• WHAT YOU ARE ASKED TO DO:
Write out again the lines from the line with "[Tags] (120, 347)" up to and including the line with "privacy statement", exactly as they stand below, and skip any picture.

Data records
Content starts

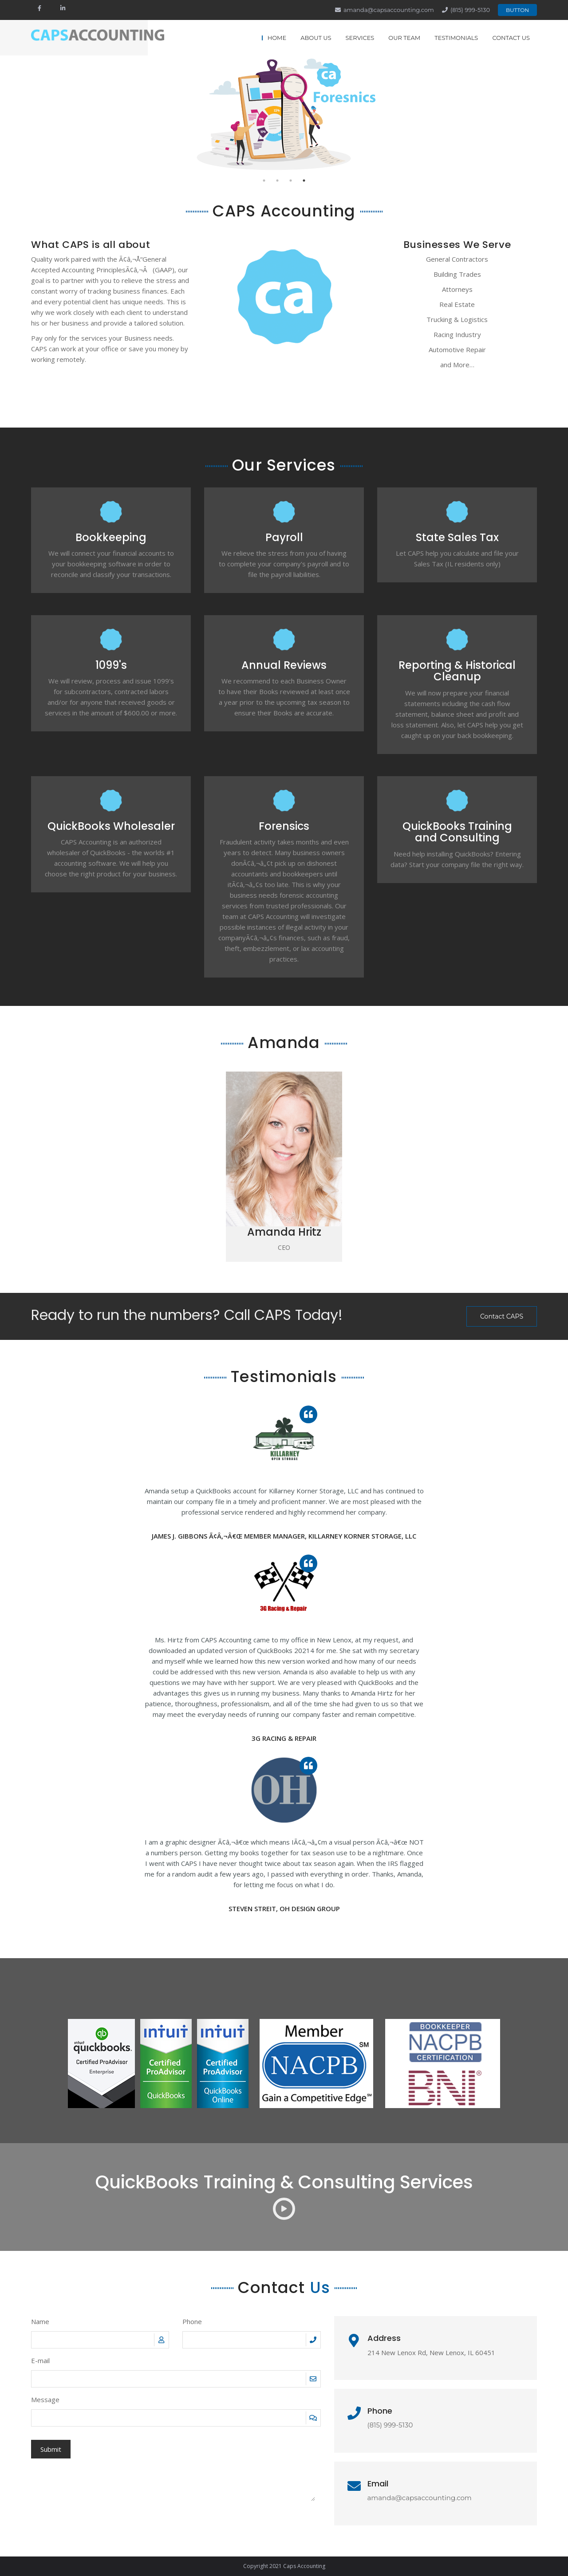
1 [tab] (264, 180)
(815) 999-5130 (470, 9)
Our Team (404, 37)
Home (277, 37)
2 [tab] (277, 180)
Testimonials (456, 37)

Content ends
Content starts

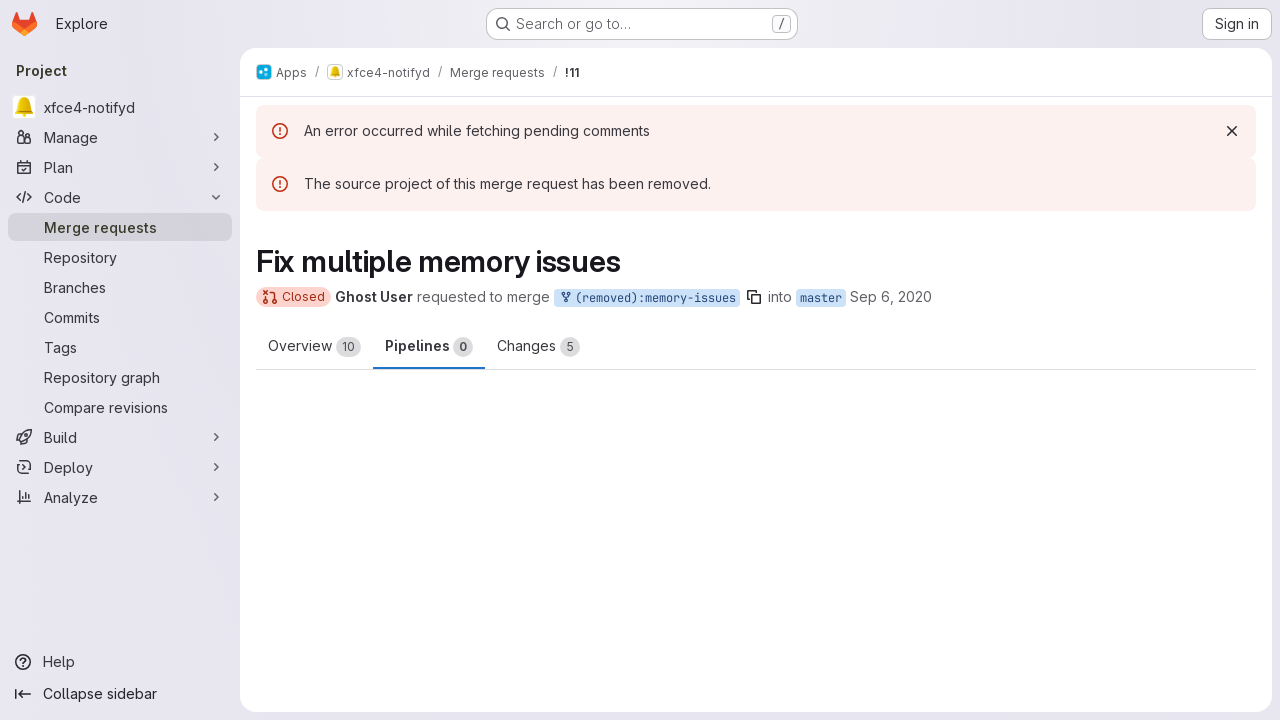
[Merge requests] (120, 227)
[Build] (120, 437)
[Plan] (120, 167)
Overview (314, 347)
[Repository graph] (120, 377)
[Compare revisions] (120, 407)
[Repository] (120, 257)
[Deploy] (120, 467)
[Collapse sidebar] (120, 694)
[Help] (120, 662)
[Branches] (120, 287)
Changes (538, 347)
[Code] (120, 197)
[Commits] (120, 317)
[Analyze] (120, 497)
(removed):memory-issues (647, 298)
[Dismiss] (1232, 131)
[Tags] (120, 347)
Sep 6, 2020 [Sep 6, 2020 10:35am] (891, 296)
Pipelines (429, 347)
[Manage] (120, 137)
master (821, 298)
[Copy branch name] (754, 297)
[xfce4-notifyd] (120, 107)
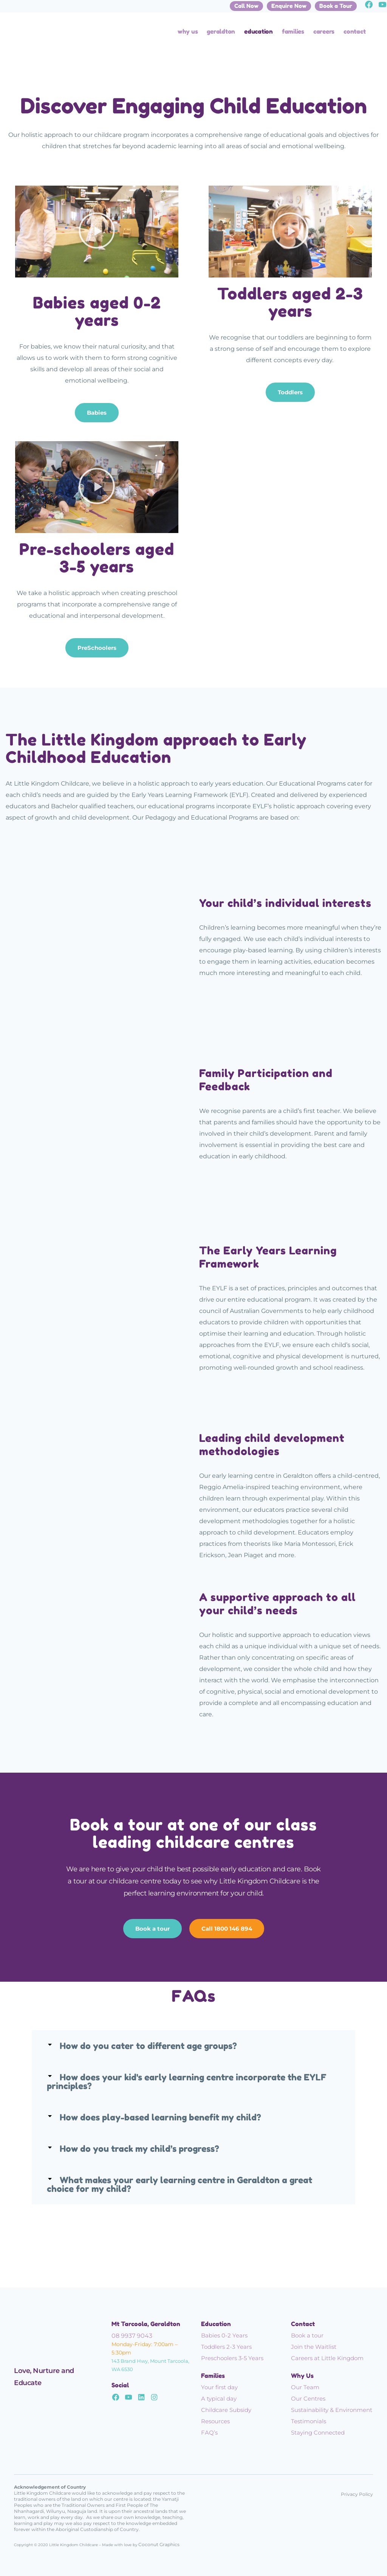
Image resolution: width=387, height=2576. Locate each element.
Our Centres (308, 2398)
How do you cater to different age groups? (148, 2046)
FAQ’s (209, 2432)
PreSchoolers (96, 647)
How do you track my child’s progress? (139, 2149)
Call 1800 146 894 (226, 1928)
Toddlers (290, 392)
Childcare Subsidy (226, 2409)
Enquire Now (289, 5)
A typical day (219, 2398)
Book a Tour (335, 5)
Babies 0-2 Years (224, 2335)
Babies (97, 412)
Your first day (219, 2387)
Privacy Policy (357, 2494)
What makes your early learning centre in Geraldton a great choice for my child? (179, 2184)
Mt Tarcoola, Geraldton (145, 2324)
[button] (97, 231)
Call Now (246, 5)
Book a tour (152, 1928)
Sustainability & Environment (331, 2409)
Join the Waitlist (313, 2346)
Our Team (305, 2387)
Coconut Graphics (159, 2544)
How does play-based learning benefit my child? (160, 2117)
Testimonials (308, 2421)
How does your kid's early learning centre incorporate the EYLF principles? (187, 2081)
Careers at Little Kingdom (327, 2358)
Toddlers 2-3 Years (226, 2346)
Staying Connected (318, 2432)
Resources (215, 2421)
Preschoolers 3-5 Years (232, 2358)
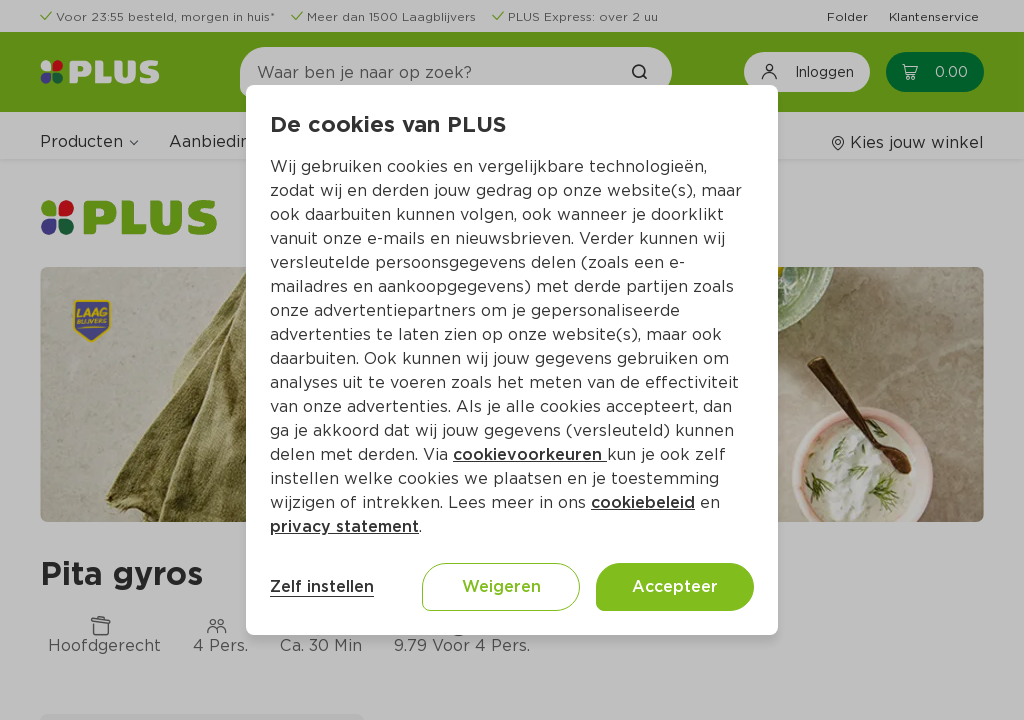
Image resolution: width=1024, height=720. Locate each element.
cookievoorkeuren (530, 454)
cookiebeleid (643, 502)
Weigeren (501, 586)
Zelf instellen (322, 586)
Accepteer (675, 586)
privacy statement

Content ends

• ANSWER SPACE:
[Tags] (120, 347)
Sep 6, 2020 [Sep 6, 2020 10:35am] (891, 296)
Pipelines (429, 347)
[Manage] (120, 137)
master (821, 298)
[Copy branch name] (754, 297)
[xfce4-notifyd] (120, 107)
Image resolution: width=387, height=2576. Locate each element.
Our Centres (308, 2398)
How do you cater to different age groups? (148, 2046)
FAQ’s (209, 2432)
PreSchoolers (96, 647)
How do you track my child’s progress? (139, 2149)
Call 1800 146 894 (226, 1928)
Toddlers (290, 392)
Childcare Subsidy (226, 2409)
Enquire Now (289, 5)
A typical day (219, 2398)
Book a Tour (335, 5)
Babies 0-2 Years (224, 2335)
Babies (97, 412)
Your first day (219, 2387)
Privacy Policy (357, 2494)
What makes your early learning centre in Geraldton a great choice for my child? (179, 2184)
Mt Tarcoola, Geraldton (145, 2324)
[button] (97, 231)
Call Now (246, 5)
Book a tour (152, 1928)
Sustainability & Environment (331, 2409)
Join the Waitlist (313, 2346)
Our Team (305, 2387)
Coconut Graphics (159, 2544)
How does play-based learning benefit my child? (160, 2117)
Testimonials (308, 2421)
How does your kid's early learning centre incorporate the EYLF principles? (187, 2081)
Careers at Little Kingdom (327, 2358)
Toddlers 2-3 Years (226, 2346)
Staying Connected (318, 2432)
Resources (215, 2421)
Preschoolers 3-5 Years (232, 2358)
Image resolution: width=1024, height=720. Locate each element.
cookievoorkeuren (530, 454)
cookiebeleid (643, 502)
Weigeren (501, 586)
Zelf instellen (322, 586)
Accepteer (675, 586)
privacy statement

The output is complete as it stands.